Firstly, thank you for deciding to be part of our worldwide community. Now, let’s get your Shake working!

Thank you also for the extensive feedback and explanations that you have provided, especially the step-by-step tests that you have done. Can you please do the following for me, and test if, when turning on the Shake, the LED behavior follows what is listed here Technical Specifications — Instructions on Setting Up Your Raspberry Shake?

I have a general idea with your descriptions, but I would like to start from the booting process onwards.

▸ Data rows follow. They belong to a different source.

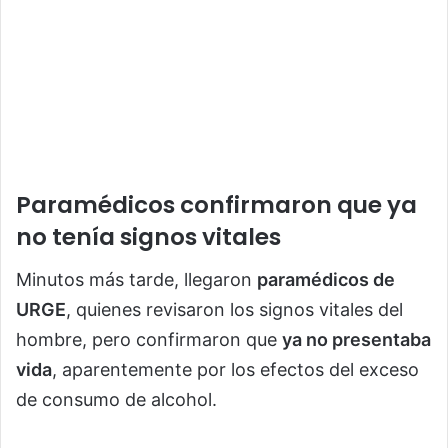
Paramédicos confirmaron que ya
no tenía signos vitales
Minutos más tarde, llegaron
paramédicos de
URGE
, quienes revisaron los signos vitales del
hombre, pero confirmaron que
ya no presentaba
vida
, aparentemente por los efectos del exceso
de consumo de alcohol.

As Philip said, the HDMI cable will not be of much help until you access the Shake and enable it manually (instructions on how to do so are here: How to turn on HDMI — Instructions on Setting Up Your Raspberry Shake). The HDMI output is disabled by default in our Shake OS as it is a resource-intensive application. However, if you wish to have a display output, you can check our ‘kiosk’ reference page: How to create a Raspberry Pi-driven Kiosk display — Instructions on Setting Up Your Raspberry Shake

I imagine you have also tried, but have you reset/rebooted your modem/router to see if that makes any difference in detecting the Shake? The fact that, however, you cannot see it in DiscoveryIP mode is unusual, but we’ll get there once these checks are done.

It is possible that a microSD card re-burn would solve all, but I would like to understand why this is happening first.

Thank you for your patience and collaboration.

Stormchaser

The power up LED on my shake is NOT precisely as described in the link you kindly passed along.

Specifically, the green LED powers up as solid, flashes 4 times, twice then stays off permanently. The Ethernet LED both light and stay lit, the green one never flashs.

When the board powers up, the red, green, and blue LEDs are lit.

The steady state of the board is red, blue LED steady on. Green LED steady off, Ethernet LEDs steady on, both of them.

I did reboot the switch the Shake is plugged, tried different cables and tested the switch port. All okay.

Ran “tcpdump” for 8 hours on the Shakes Ethernet port. Shake never sent a single packet.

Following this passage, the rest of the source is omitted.